Comparative Law is a field that has been conducting research and comparing how various countries across the world have set up their legal systems. The primary focus of the study is in the present world’s existing laws, and they include the Hindu law, Jewish law, Chinese law, Islamic law, Cannon law, socialist law, common law, and the civil law. The discipline has been exploring many legal systems to note similarities and differences even in situations where they are not precise. The professionals who work in these disciplines comprehend a broad range of constitutional aspects, the disparity in them, and the how they can be unified to develop one system. The study of comparative law has become more popular in the current world since internationalism, economic globalization, and democratization is increasing rapidly.
There have been developments of various sections of comparative law and they are related to legal disciplines such as civil, administrative, commercial, and constitutional law. The studies of this field can also be classified into micro and macro-comparative. The primary goals of conducting the extensive research in the areas are to clearly comprehend the functionality of legal systems, to enhance how the laws of various places work, and to strive towards uniting different laws.

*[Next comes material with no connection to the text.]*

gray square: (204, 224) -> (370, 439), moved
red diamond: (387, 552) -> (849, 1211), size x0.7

Sujit Choudhry is recognized for being the I. Michael Heyman professor of law and his former profession was serving the Dean of Berkeley Law. He has gained global accreditation for being a top authority in the comparative constitutional law. The main field that he has been focused on carrying out research deals with technical queries in the comparative constitutional law. He has been an author and publisher of more than ninety reports, working papers, book chapters, and articles.

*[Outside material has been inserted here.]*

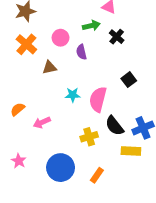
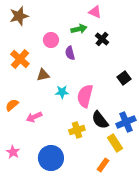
orange cross: (26, 44) -> (20, 59), moved
brown triangle: (50, 67) -> (43, 75), moved
black square: (129, 80) -> (124, 78), moved
yellow rectangle: (131, 151) -> (115, 143), turned 54
orange rectangle: (97, 175) -> (103, 165), moved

Other accomplishments of Choudhry include being part of the Center for Constitutional Transitions, where he is acknowledged as a founding partner. It was the pioneer university-based institution on the globe that establishes and issues knowledge to assist in bettering constitutions. The United Nations Meditation Roster recognizes Sujit as its member, and he has been helping it by offering advice on the constitutional amendments in Libya, Tunisia, Egypt, Sri Lanka, Jordan, and Nepal. He also participated in the reformation of Toronto’s Municipal government through the Governing Toronto Advisory Panel, where he is a member. Choudhry is highly knowledgeable and was a Rhodes Scholar. He has acquired various law-related degrees from institutions such as Harvard, Toronto, and Oxford.